Majority of 3,691 pet product recalls were dog, cat food

Majority of 3,691 pet product recalls were dog, cat food

Contamination accounted for most pet food recalls during the past nearly two decades with one incident in 2007 making up a quarter of all recalls. The Journal of Food Production published a review of U.S. Food and Drug Administration (FDA) recalls involving dog and cat products. The review examined 3,691 dog and cat product recalls that occurred from 2003 through 2002. The review included recalls for pet foods (food, treats, and chews), ingredients, supplements (vitamins and minerals), and drugs. Pet foods, treats and ingredients made up 68% of the total number of recalls, while drugs made up 27% and supplements accounted for 5%.

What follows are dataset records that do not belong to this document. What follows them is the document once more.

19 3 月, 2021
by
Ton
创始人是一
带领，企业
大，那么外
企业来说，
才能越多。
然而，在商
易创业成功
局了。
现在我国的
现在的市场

The FDA divides recalls into three classes:

  • Class I recall: a situation in which there is a reasonable probability that the use of or exposure to a violative product will cause serious adverse health consequences or death.
  • Class II recall: a situation in which use of or exposure to a violative product may cause temporary or medically reversible adverse health consequences or where the probability of serious adverse health consequences is remote.
  • Class III recall: a situation in which use of or exposure to a violative product is not likely to cause adverse health consequences.

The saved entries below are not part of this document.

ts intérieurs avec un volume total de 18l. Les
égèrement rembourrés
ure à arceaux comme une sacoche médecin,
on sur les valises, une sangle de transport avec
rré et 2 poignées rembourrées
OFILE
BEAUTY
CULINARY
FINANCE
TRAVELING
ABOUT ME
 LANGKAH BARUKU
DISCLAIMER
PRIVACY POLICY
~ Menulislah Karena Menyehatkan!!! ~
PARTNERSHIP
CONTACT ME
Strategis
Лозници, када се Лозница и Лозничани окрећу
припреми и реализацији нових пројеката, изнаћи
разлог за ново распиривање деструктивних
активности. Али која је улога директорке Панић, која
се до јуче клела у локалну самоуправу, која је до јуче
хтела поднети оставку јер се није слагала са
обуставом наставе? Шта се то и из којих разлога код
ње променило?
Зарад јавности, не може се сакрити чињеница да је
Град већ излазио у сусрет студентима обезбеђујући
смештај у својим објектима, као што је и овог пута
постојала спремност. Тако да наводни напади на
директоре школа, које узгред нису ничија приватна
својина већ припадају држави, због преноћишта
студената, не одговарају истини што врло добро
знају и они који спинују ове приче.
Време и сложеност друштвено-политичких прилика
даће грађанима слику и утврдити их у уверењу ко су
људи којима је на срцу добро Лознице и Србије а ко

Among the pet product recalls 51% were Class I, 35% were Class II and 14% were Class III. Products for dogs only made up 42% of the recalls, cat products accounted for 18% and products for multiple species were 40% of the total.

“The primary reasons for the recalls were biological contamination at 35%, chemical contamination at 32%, and cGMP violations at 8%,” the study’s authors wrote. “Almost 25% of the total recalls in the past 20 years were due to a melamine incident in 2007/2008 (73% of those were Class I). Salmonella recalls for the 20 years accounted for 23% of the total recalls (94 % of those were Class I). Although the recalls for vitamins and minerals accounted for only 5.6% percent of the total, 70% of those were Class I and 30% Class II.”

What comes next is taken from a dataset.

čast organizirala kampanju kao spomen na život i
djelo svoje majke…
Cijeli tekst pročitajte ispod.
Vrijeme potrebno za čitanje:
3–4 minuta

Melamine and Salmonella contamination of pet food

Together, melamine and Salmonella-related incidents made up 48% of all dog and cat product recalls.

“If the 914 recalls for melamine or cyanuric acid are removed, there were 42 types of contamination listed with 1676 recalls,” they wrote. “These include 859 recalls for Salmonella serovars, 169 for aflatoxin, 113 for cleaning products, 103 for mold, 93 for dioxin and more. Thus, contamination of some sort, whether biological, chemical, physical (plastic, wood, etc) was behind the majority of the pet sector recalls.”

The review’s authors traced the ultimate causes of many of these recalls to human error. The technology used to formulate, mix and fill bags, boxed, pouches, cans and other containers with pet food is safe, validated and well established. When the reviewers analyzed the recalls they found human mistakes confounded the safety of established processes.

“Examples of human error would include 239 recalls for sterility issues, 201 recalls for cGMP violations, 113 recalls for contamination with quaternary ammonium and 93 recalls for contamination with dioxin,” they wrote. “Human error can also contribute to biological contamination or recontamination if the biological pathogens are carried on or remain on clothing, gloves, boots, hair, tools, and process or measuring equipment. The management and processing team members need to continuously practice proper techniques and to be vigilant about cleanliness and sanitation in the factory. Sanitation Standard Operating Procedures (SSOPs) need to be developed by each factory and followed properly. Each employee will need initial training, and the authors suggest refresher training annually. Constant vigilance is essential to prevent biological contamination.”